安保法制と満州事変/日本の針路(231)

今日未明、違憲等の多くの疑念を残しつつ安保法案が強行採決・可決された。
事実上の審議が終了した咋18日は満州事変の勃発した日であった。
中国側は、九一八事変と呼んでいる。
以下、Wikipediaの記述により経緯を追ってみる。

1931年(昭和6年)9月18日午後10時20分頃、奉天(現在の瀋陽)郊外の柳条湖付近の南満州鉄道線路上で爆発が起きた。これがいわゆる柳条湖(溝)事件である。
現場は、3年前の張作霖爆殺事件の現場から、わずか数キロの地点である。爆発自体は小規模で、爆破直後に現場を急行列車が何事もなく通過している。
本事件は、河本大佐の後任の関東軍高級参謀板垣征四郎大佐と、関東軍作戦参謀石原莞爾中佐が首謀し、軍事行動の口火とするため自ら行った陰謀であったことが戦後のGHQの調査などにより判明している。奉天特務機関補佐官花谷正少佐、張学良軍事顧問補佐官今田新太郎大尉らが爆破工作を指揮し、関東軍の虎石台独立守備隊の河本末守中尉指揮の一小隊が爆破を実行した。関東軍は、これを張学良の東北軍による破壊工作と発表し、直ちに軍事行動に移った。
・・・・・・
日本政府は、事件の翌19日に緊急閣議を開いた。南次郎陸軍大臣はこれを関東軍の自衛行為と強調したが、幣原喜重郎外務大臣(男爵)は関東軍の謀略との疑惑を表明、外交活動による解決を図ろうとした。しかし、21日に林中将の朝鮮軍が独断で越境し満洲に侵攻したため、現地における企業爆破事件であった柳条湖事件が国際的な事変に拡大した。

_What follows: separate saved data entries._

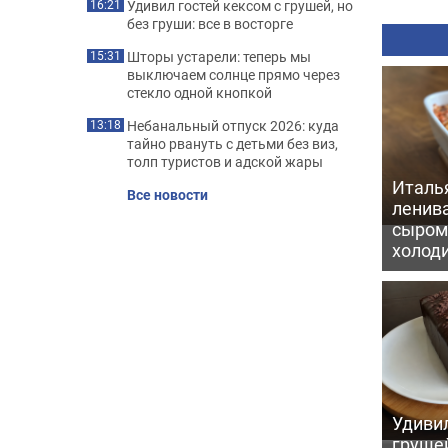
Удивил гостей кексом с грушей, но
16:21
без груши: все в восторге
Шторы устарели: теперь мы
15:31
выключаем солнце прямо через
стекло одной кнопкой
Небанальный отпуск 2026: куда
13:18
тайно рвануть с детьми без виз,
толп туристов и адской жары
Италь
Все новости
ленив
сыром 
холод
Удивил
грушей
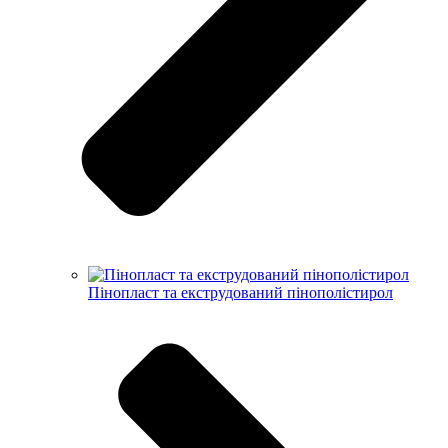
Пінопласт та екструдований пінополістирол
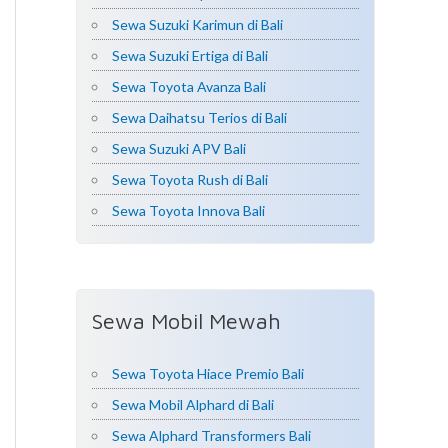
Sewa Suzuki Karimun di Bali
Sewa Suzuki Ertiga di Bali
Sewa Toyota Avanza Bali
Sewa Daihatsu Terios di Bali
Sewa Suzuki APV Bali
Sewa Toyota Rush di Bali
Sewa Toyota Innova Bali
Sewa Mobil Mewah
Sewa Toyota Hiace Premio Bali
Sewa Mobil Alphard di Bali
Sewa Alphard Transformers Bali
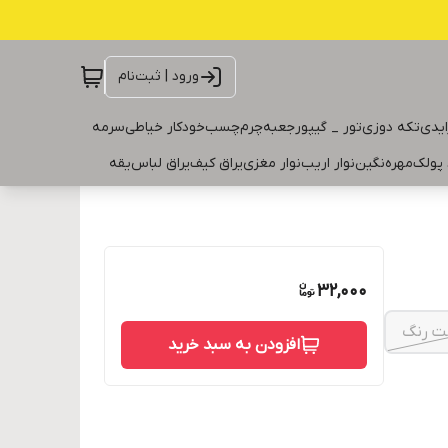
ورود | ثبت‌نام
ایدی
تکه دوزی
تور _ گیپور
جعبه
چرم
چسب
خودکار خیاطی
سرمه
 پولک
مهره
نگین
نوار اریب
نوار مغزی
یراق کیف
یراق لباس
یقه
32,000
افزودن به سبد خرید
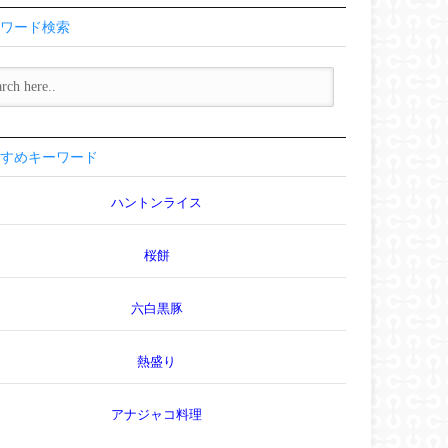
ワード検索
すめキーワード
ハントンライス
桜餅
六白黒豚
熱盛り
アナジャコ料理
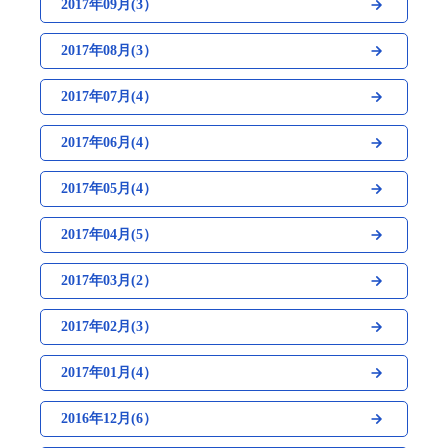
2017年09月(3）
2017年08月(3）
2017年07月(4）
2017年06月(4）
2017年05月(4）
2017年04月(5）
2017年03月(2）
2017年02月(3）
2017年01月(4）
2016年12月(6）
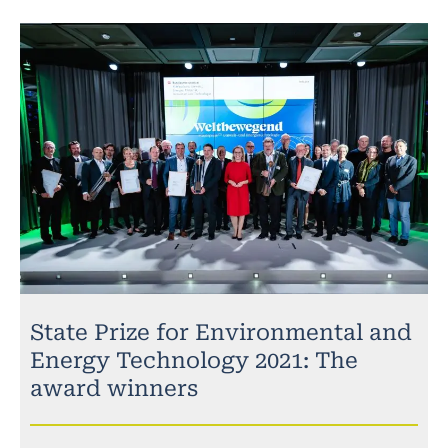
State Prize for Environmental and
Energy Technology 2021: The
award winners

まったく歴史を学べば、安保法案が成立した事情と満州事変が重なって見えてくる。
Photo_2

「70年談話」から、この辺りの歴史認識を引用する。

 世界を巻き込んだ第一次世界大戦を経て、民族自決の動きが広がり、それまでの植民地化にブレーキがかかりました。この戦争は、一千万人もの戦死者を出す、悲惨な戦争でありました。人々は「平和」を強く願い、国際連盟を創設し、不戦条約を生み出しました。戦争自体を違法化する、新たな国際社会の潮流が生まれました。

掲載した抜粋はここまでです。